SHTML, usually seen as .shtml
An file name extension that identifies web pages containing SSI commands.

SITE, WEB-SITE, or Website
This term is often used to mean "web page," but there is supposed to be a difference. A web page is a single entity, one URL, one file that you might find on the Web. A "site," properly speaking, is an location or gathering or center for a bunch of related pages linked to from that site. For example, the site for the present tutorial is the top-level page "Internet Resources." All of the pages associated with it branch out from there -- the web searching tutorial and all its pages, and more. Together they make up a "site." When we estimate there are 5 billion web pages on the Web, we do not mean "sites." There would be far fewer sites.

SPIDERS
Computer robot programs, referred to sometimes as "crawlers" or "knowledge-bots" or "knowbots" that are used by search engines to roam the World Wide Web via the Internet, visit sites and databases, and keep the search engine database of web pages up to date. They obtain new pages, update known pages, and delete obsolete ones. Their findings are then integrated into the "home" database.
Most large search engines operate several robots all the time. Even so, the Web is so enormous that it can take six months for spiders to cover it, resulting in a certain degree of "out-of-datedness" (link rot) in all the search engines.
SPONSOR (of a Web page or site)
Many Web pages have organizations, businesses, institutions like universities or nonprofit foundations, or other interests which "sponsor" the page. Frequently you can find a link titled "Sponsors" or an "About us" link explaining who or what (if anyone) is sponsoring the page. Sometimes the advertisers on the page (banner ads, links, buttons to sites that sell or promote something) are "sponsors." WHY is this important? Sponsors and the funding they provide may, or may not, influence what can be said on the page or site -- can bias what you find, by excluding some opposing viewpoint or causing some other imbalanced information. The site is not bad because of sponsors, but you they should alert you to the need to evaluate a page or site very carefully.

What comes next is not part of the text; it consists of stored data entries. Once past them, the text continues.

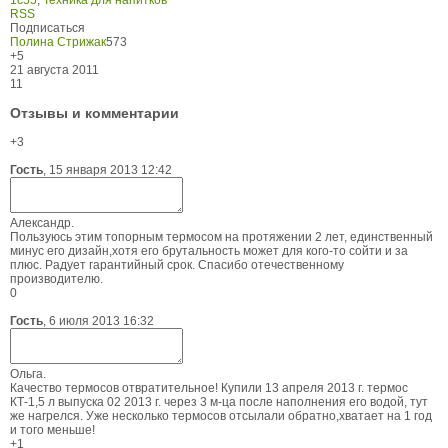
1с55
,
Техника для напитков
RSS
Подписаться
Полина Стрижак
573
+5
21 августа 2011
11
Отзывы и комментарии
+3
Гость
,
15 января 2013 12:42
Александр.
Пользуюсь этим топорным термосом на протяжении 2 лет, единственный
минус его дизайн,хотя его брутальность может для кого-то сойти и за
плюс. Радует гарантийный срок. Спасибо отечественному
производителю.
0
Гость
,
6 июля 2013 16:32
Ольга.
Качество термосов отвратительное! Купили 13 апреля 2013 г. термос
КТ-1,5 л выпуска 02 2013 г. через 3 м-ца после наполнения его водой, тут
же нагрелся. Уже несколько термосов отсылали обратно,хватает на 1 год
и того меньше!
+1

SQL (Structured Query Language)
A database backend that can supply information on demand to front end web browsers based on queries.

SSI commands
SSI stands for "server-side include," a type of HTML instruction telling a computer that serves Web pages to dynamically generate data, usually by inserting certain variable contents into a fixed template or boilerplate Web page. Used especially in database searches.
In a search, the ability to enter the first part of a keyword, insert a symbol (usually *), and accept any variant spellings or word endings, from the occurrence of the symbol forward. (E.g., femini* retrieves feminine, feminism, feminism, etc.)

URL
Uniform Resource Locator. The unique address of any Web document. May be keyed in a browser's OPEN or LOCATION / GO TO box to retrieve a document. Ideally, there should be some logic in in the path.